Problem: Where in the data does the word "视频呼叫" appear? Find those lines and copy them.

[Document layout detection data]
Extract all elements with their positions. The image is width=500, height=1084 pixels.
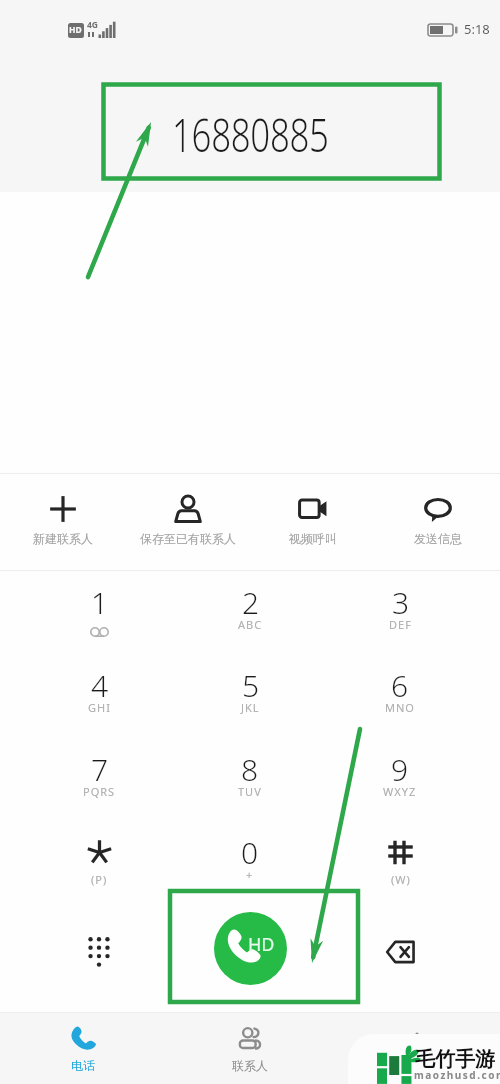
button[interactable]: 3 [344,582,456,660]
staticText: (P) [91,872,108,887]
button[interactable]: 6 [344,665,456,743]
staticText: 2 [242,582,260,623]
staticText: MNO [385,700,415,715]
staticText: 毛竹手游 [415,1047,495,1072]
button[interactable]: Call [214,912,287,985]
staticText: HD [69,24,82,36]
button[interactable]: 新建联系人 [0,474,125,570]
staticText: 视频呼叫 [289,531,337,546]
staticText: ABC [238,617,263,632]
staticText: PQRS [83,784,116,799]
button[interactable]: Hide keypad [70,921,128,979]
staticText: 3 [392,582,410,623]
staticText: 0 [241,832,259,873]
staticText: 4 [91,665,109,706]
button[interactable]: 联系人 [166,1013,333,1084]
staticText: 16880885 [172,104,329,152]
button[interactable]: 收藏 [333,1013,500,1084]
staticText: 发送信息 [414,531,462,546]
staticText: HD [248,932,275,957]
button[interactable]: (W) [344,832,456,910]
staticText: + [246,867,254,882]
staticText: WXYZ [383,784,417,799]
staticText: 5 [242,665,260,706]
button[interactable]: 4 [43,665,155,743]
button[interactable]: 发送信息 [375,474,500,570]
staticText: 联系人 [232,1058,268,1073]
staticText: GHI [88,700,111,715]
staticText: 7 [91,749,109,790]
button[interactable]: 5 [194,665,306,743]
staticText: TUV [238,784,262,799]
button[interactable]: 7 [43,749,155,827]
staticText: 9 [391,749,409,790]
staticText: maozhusd.com [414,1068,500,1082]
button[interactable]: Backspace [371,923,429,981]
button[interactable]: 9 [344,749,456,827]
staticText: 4G [87,19,99,31]
staticText: 新建联系人 [33,531,93,546]
button[interactable]: 视频呼叫 [250,474,375,570]
button[interactable]: 1 [43,582,155,660]
staticText: 8 [241,749,259,790]
button[interactable]: 0 [194,832,306,910]
staticText: (W) [391,872,411,887]
staticText: 收藏 [405,1058,429,1073]
staticText: 保存至已有联系人 [140,531,236,546]
button[interactable]: 8 [194,749,306,827]
button[interactable]: 保存至已有联系人 [125,474,250,570]
staticText: DEF [389,617,412,632]
button[interactable]: (P) [43,832,155,910]
staticText: 5:18 [464,20,490,38]
staticText: JKL [241,700,260,715]
staticText: 1 [91,582,109,623]
button[interactable]: 2 [194,582,306,660]
staticText: 电话 [71,1058,95,1073]
button[interactable]: 电话 [0,1013,166,1084]
staticText: 6 [391,665,409,706]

Finished task:
staticText: 视频呼叫 [289,531,337,546]
button[interactable]: 视频呼叫 [250,474,375,570]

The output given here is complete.